Utilização da base aérea de Santa Cruz encurtaria a viagem e beneficiaria a Barra da Tijuca. Aeronáutica é contra

Um voo da ponte-aérea (SantosDumont-Congonhas), a rota mais movimentada do Brasil, costuma ser realizado em 45 minutos. De acordo com a proposta apresentada à Secretaria de Aviação Civil (SAC) pela deputada Clarissa Garotinho (PR-RJ), pela Associação Brasileira da Indústria de Hotéis do Rio (ABIH-RJ) e pelo Rio Convention & Visitors Bureau (RCV), o trajeto entre Rio e São Paulo poderia ser feito em até 15 minutos menos.

A proposta, formalizada durante reunião no dia 27 de agosto, é levar voos comerciais para a base aérea de Santa Cruz, na zona oeste, próxima da Avenida Brasil e da Rio-Santos (BR-101).

A intenção com a nova rota é fugir dos congestionamentos para o Galeão e Santos Dumont, atendendo à demanda de moradores e empresários da zona oeste – principalmente da Barra da Tijuca, bairro da cidade que tem grande crescimento demográfico e do setor hoteleiro.

A Secretaria de Aviação Civil já recebeu para análise projeto sobre uso comercial da base. Porém, ainda não há prazo para um parecer sobre a viabilidade técnica da proposta.
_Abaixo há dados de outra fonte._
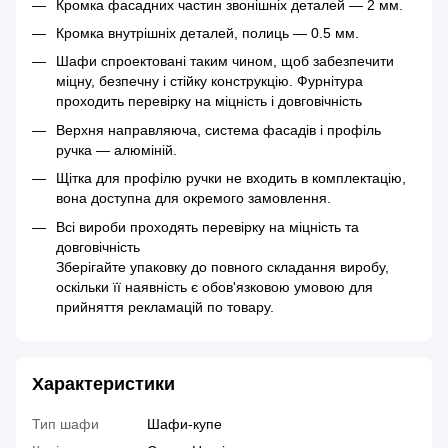
Кромка фасадних частин звонішніх деталей — 2 мм.
Кромка внутрішніх деталей, полиць — 0.5 мм.
Шафи спроектовані таким чином, щоб забезпечити
міцну, безпечну і стійку конструкцію. Фурнітура
проходить перевірку на міцність і довговічність
Верхня направляюча, система фасадів і профіль
ручка — алюміній.
Щітка для профілю ручки не входить в комплектацію,
вона доступна для окремого замовлення.
Всі вироби проходять перевірку на міцність та
довговічність
Зберігайте упаковку до повного складання виробу,
оскільки її наявність є обов'язковою умовою для
прийняття рекламацій по товару.
Характеристики
Тип шафи
Шафи-купе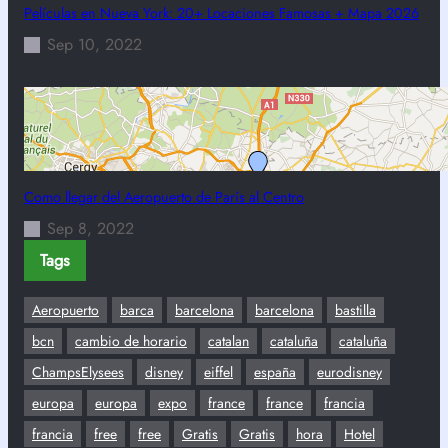
Películas en Nueva York: 20+ Locaciones Famosas + Mapa 2026
Sep 10, 2022
Como llegar del Aeropuerto de París al Centro
Sep 8, 2022
Tags
Aeropuerto
barca
barcelona
barcelona
bastilla
bcn
cambio de horario
catalan
cataluña
cataluña
ChampsElysees
disney
eiffel
españa
eurodisney
europa
europa
expo
france
france
francia
francia
free
free
Gratis
Gratis
hora
Hotel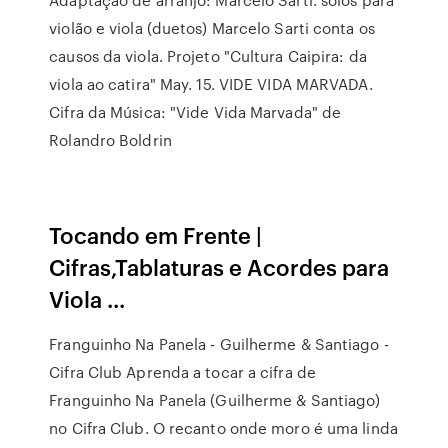
violão e viola (duetos) Marcelo Sarti conta os
causos da viola. Projeto "Cultura Caipira: da
viola ao catira" May. 15. VIDE VIDA MARVADA.
Cifra da Música: "Vide Vida Marvada" de
Rolandro Boldrin
Tocando em Frente |
Cifras,Tablaturas e Acordes para
Viola ...
Franguinho Na Panela - Guilherme & Santiago -
Cifra Club Aprenda a tocar a cifra de
Franguinho Na Panela (Guilherme & Santiago)
no Cifra Club. O recanto onde moro é uma linda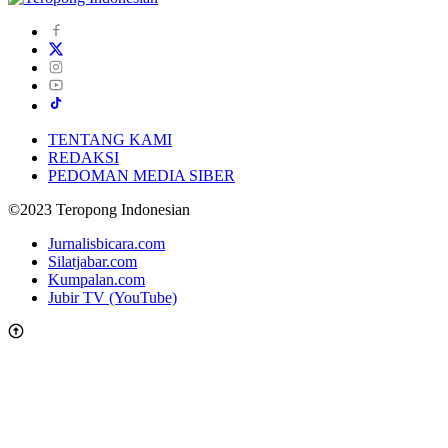
TENTANG KAMI
REDAKSI
PEDOMAN MEDIA SIBER
©2023 Teropong Indonesian
Jurnalisbicara.com
Silatjabar.com
Kumpalan.com
Jubir TV (YouTube)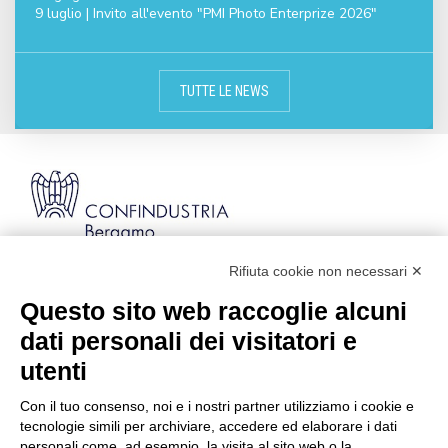
9 luglio | Invito all'evento "PMI Photo Enterprize 2026"
TUTTE LE NEWS
Rifiuta cookie non necessari ✕
Via Stezzano, 87 | 24126 Bergamo
Kilometro Rosso, Gate 5
Questo sito web raccoglie alcuni
Codice Fiscale: 80021750163 | PEC:
dati personali dei visitatori e
info@pec.confindustriabergamo.it
utenti
Con il tuo consenso, noi e i nostri partner utilizziamo i cookie e
CONFINDUSTRIA BERGAMO
tecnologie simili per archiviare, accedere ed elaborare i dati
personali come, ad esempio, la visita al sito web o la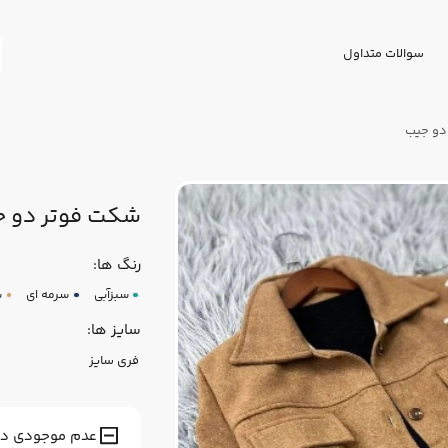
سوالات متداول
دو جیب
شکت فوتر دو 
رنگ ها:
سبزآبی
سرمه ای
ش
سایز ها:
فری سایز
عدم موجودی در ا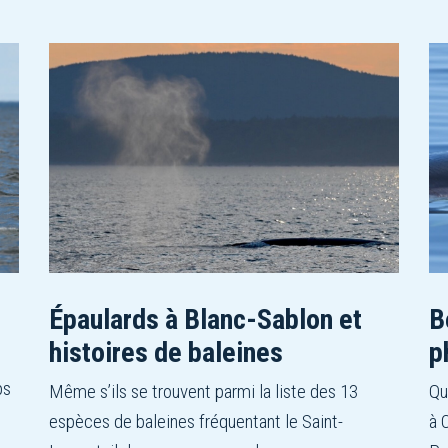
Épaulards à Blanc-Sablon et
B
histoires de baleines
p
ps
Même s’ils se trouvent parmi la liste des 13
Qu
espèces de baleines fréquentant le Saint-
à 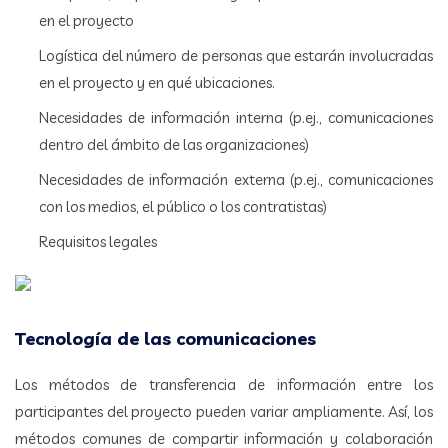
en el proyecto
Logística del número de personas que estarán involucradas
en el proyecto y en qué ubicaciones.
Necesidades de información interna (p.ej., comunicaciones
dentro del ámbito de las organizaciones)
Necesidades de información externa (p.ej., comunicaciones
con los medios, el público o los contratistas)
Requisitos legales
Tecnología de las comunicaciones
Los métodos de transferencia de información entre los
participantes del proyecto pueden variar ampliamente. Así, los
métodos comunes de compartir información y colaboración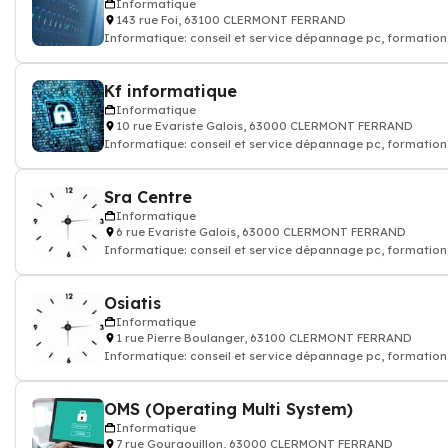
Informatique
143 rue Foi, 63100 CLERMONT FERRAND
Informatique: conseil et service dépannage pc, formation
logiciel informatique
Kf informatique
Informatique
10 rue Evariste Galois, 63000 CLERMONT FERRAND
Informatique: conseil et service dépannage pc, formation
logiciel informatique
Sra Centre
Informatique
6 rue Evariste Galois, 63000 CLERMONT FERRAND
Informatique: conseil et service dépannage pc, formation
logiciel informatique
Osiatis
Informatique
1 rue Pierre Boulanger, 63100 CLERMONT FERRAND
Informatique: conseil et service dépannage pc, formation
logiciel informatique
OMS (Operating Multi System)
Informatique
7 rue Gourgouillon, 63000 CLERMONT FERRAND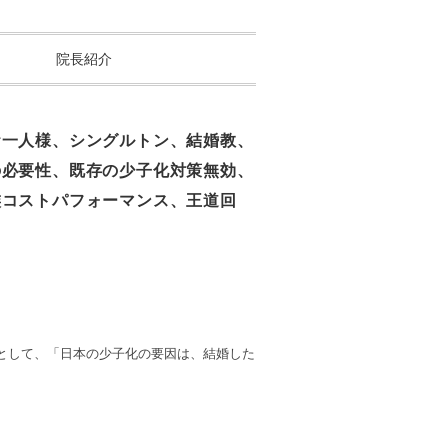
院長紹介
お一人様、シングルトン、結婚教、
の必要性、既存の少子化対策無効、
族コストパフォーマンス、王道回
として、「日本の少子化の要因は、結婚した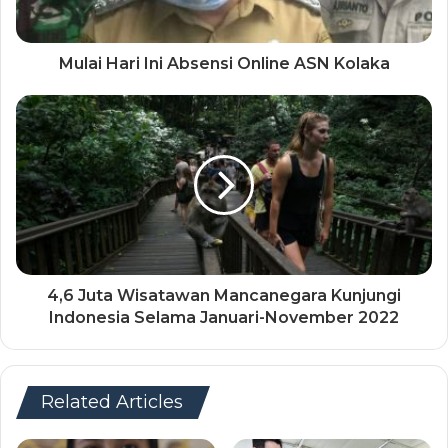
Mulai Hari Ini Absensi Online ASN Kolaka
4,6 Juta Wisatawan Mancanegara Kunjungi
Indonesia Selama Januari-November 2022
Related Articles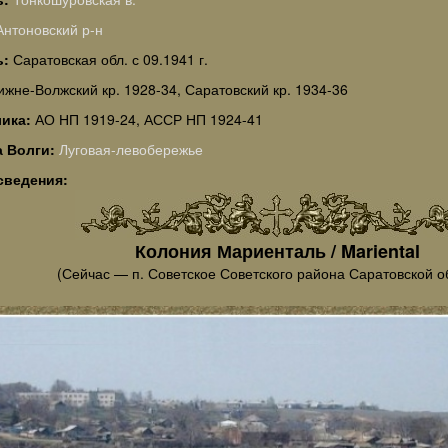
Антоновский р-н
ь:
Саратовская обл. с 09.1941 г.
ижне-Волжский кр. 1928-34, Саратовский кр. 1934-36
лика:
АО НП 1919-24, АССР НП 1924-41
а Волги:
Луговая-левобережье
сведения:
Колония Мариенталь / Mariental
(Сейчас — п. Советское Советского района Саратовской о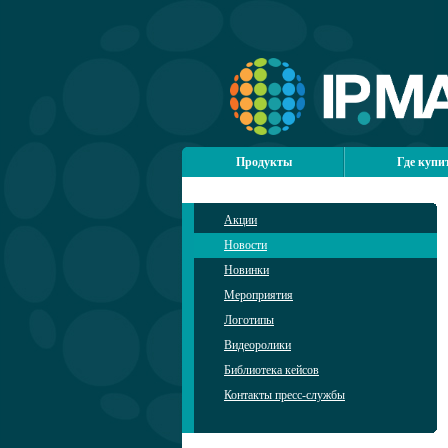
Продукты
Где купи
Акции
Новости
Новинки
Мероприятия
Логотипы
Видеоролики
Библиотека кейсов
Контакты пресс-службы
“A Barra é a região que mais cresce no Rio. Teremos vários hotéis novos para os Jogos Olímpicos. Os novos voos seriam importantes para o turismo local, seja de negócios ou de lazer. Além do mais, temos toda a região da Costa Verde e Itaguaí, que também se beneficiariam. Senti boa receptividade sobre a nossa proposta, para ter um aeroporto de uso misto [militar e civil]”, explicou o vice-presidente da Associação Brasileira da Indústria de Hotéis do Rio (ABIH-RJ), Gérard Bourgeaiseau.

Em nota, a Aeronáutica informou que não foi procurada para tratar do uso da base e entende ser incompatível a utilização comercial com as operações militares: “A unidade tem um papel fundamental e estratégico no sistema de defesa aérea do país, bem como para a segurança do complexo industrial e energético do Sudeste.”

Hangar do Zeppelin
De longe, um prédio se destaca na base aérea de Santa Cruz. É conhecido como Hangar do Zeppelin, tombado pelo Instituto do Patrimônio Histórico e Artístico Nacional (IPHAN). Durante os nos 1930, o Rio tinha uma linha regular com os dirigíveis Graff Zeppelin e Hindemburg, ligando a Alemanha ao Brasil até a Segunda Guerra Mundial. O hangar tem 274 m de comprimento, 58 m de altura e 58 m de largura.